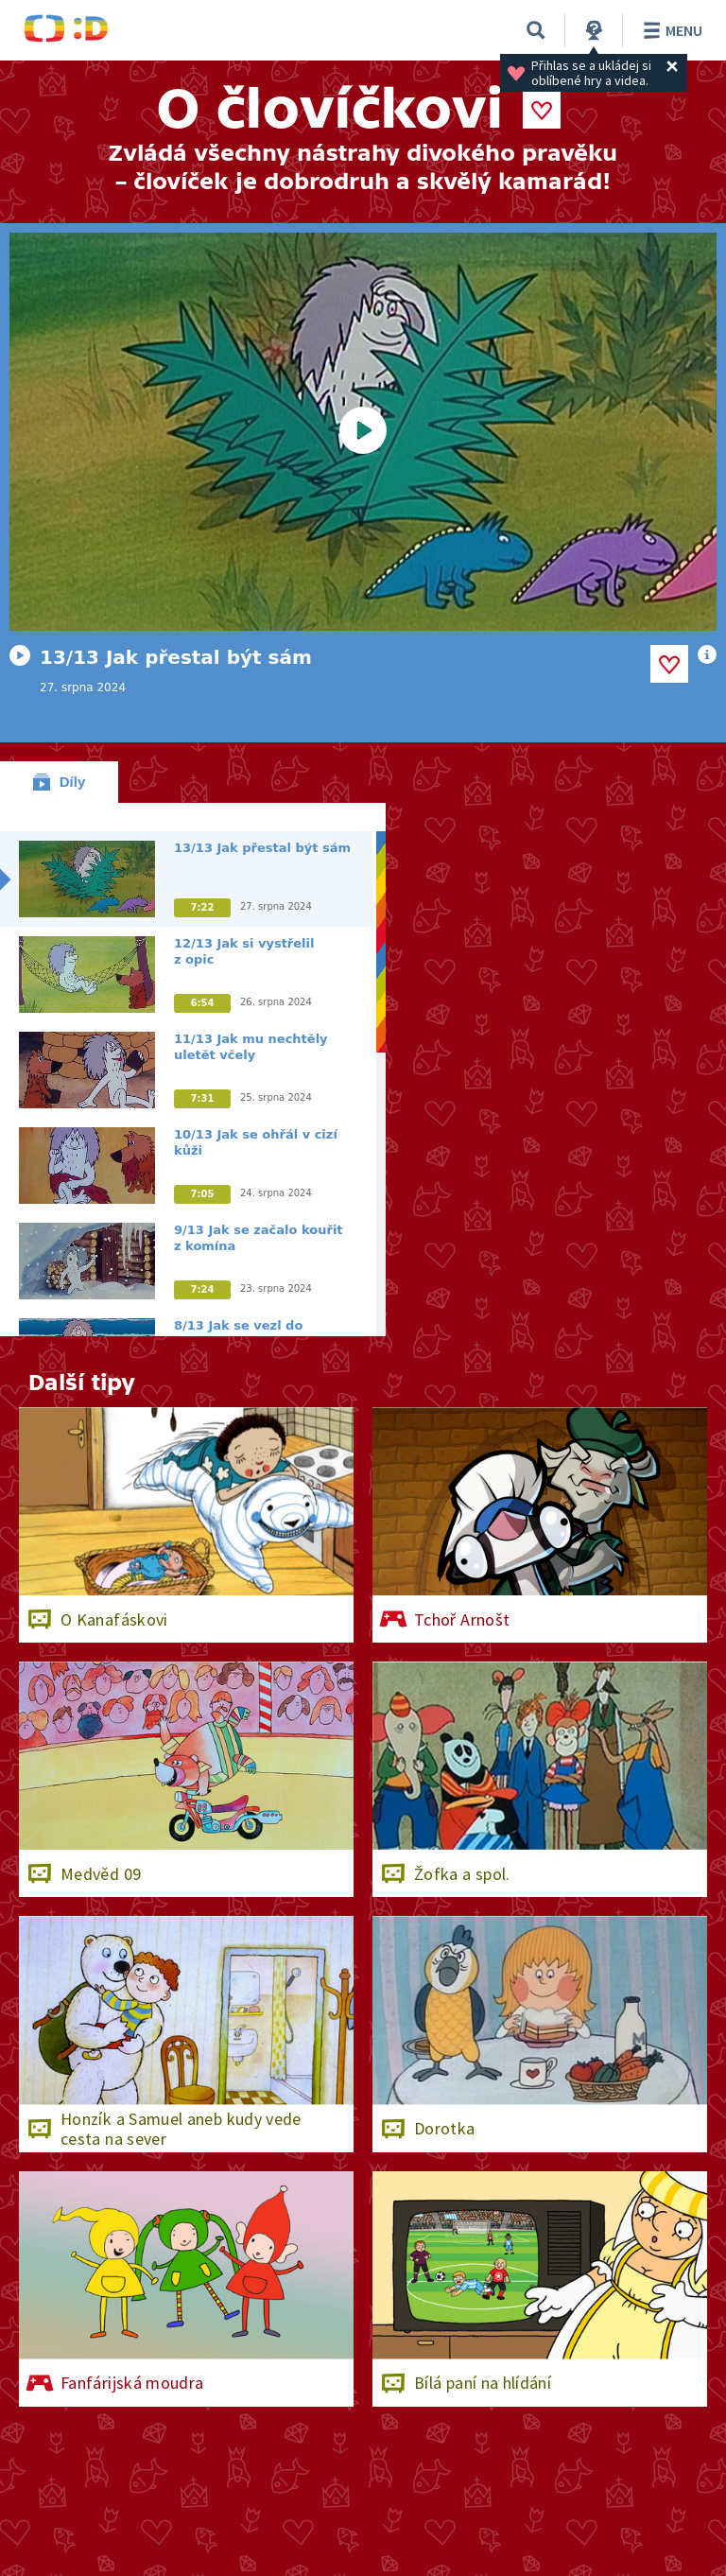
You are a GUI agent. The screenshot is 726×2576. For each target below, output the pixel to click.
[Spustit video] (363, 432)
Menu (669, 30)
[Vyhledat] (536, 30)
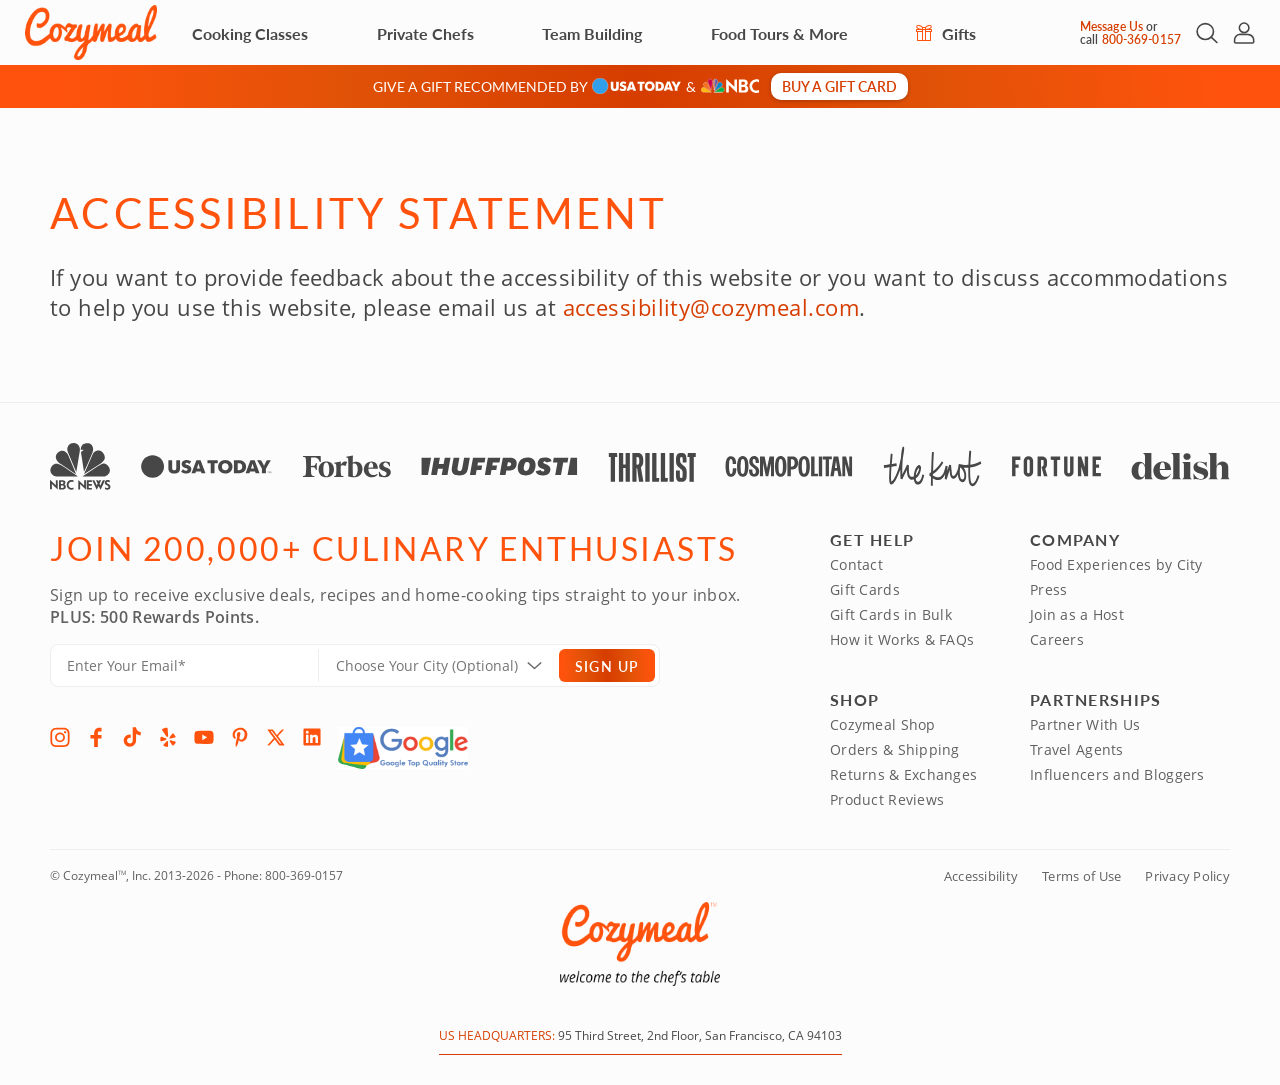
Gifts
=====
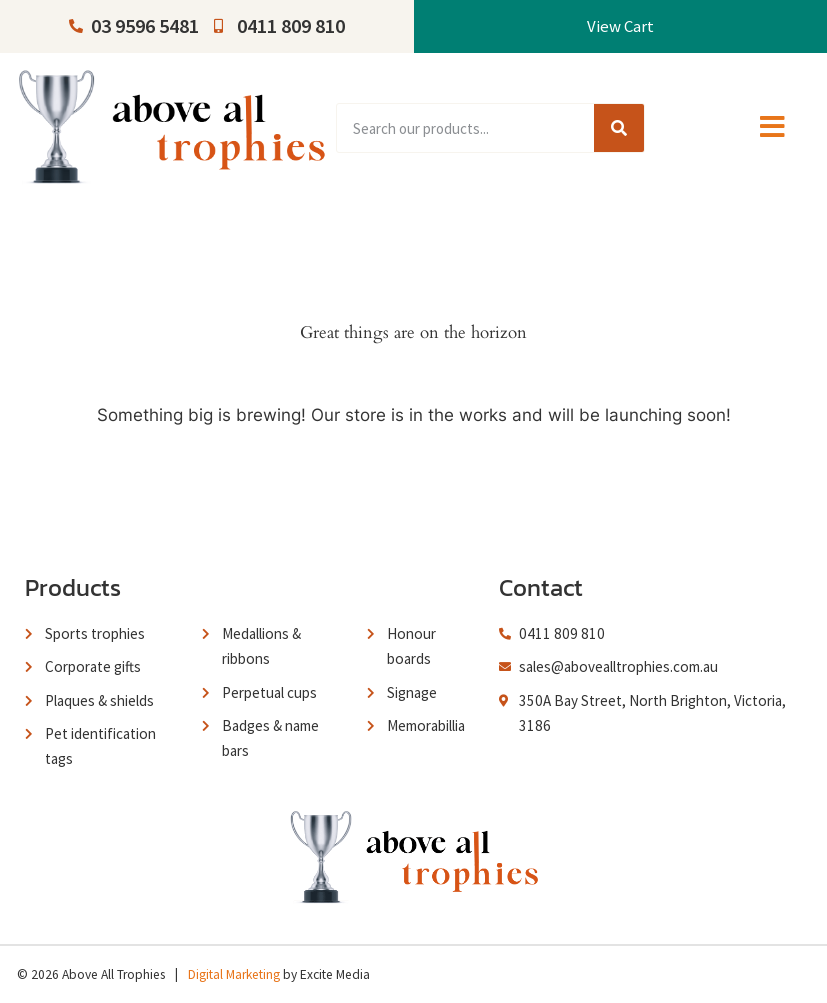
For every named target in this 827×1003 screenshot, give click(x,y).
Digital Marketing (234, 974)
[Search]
=====
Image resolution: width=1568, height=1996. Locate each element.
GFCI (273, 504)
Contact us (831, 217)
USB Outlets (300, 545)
=====
» **PROBLEM TO WORK ON**:
All lines above from the one with "Image resolution: width=1568, height=1996." to the one with "USB Outlets (300, 545)", inclusive, should be copied exactly, and no other lines.

» **EXERCISE OUTPUT**:
Image resolution: width=1568, height=1996. Locate each element.
GFCI (273, 504)
Contact us (831, 217)
USB Outlets (300, 545)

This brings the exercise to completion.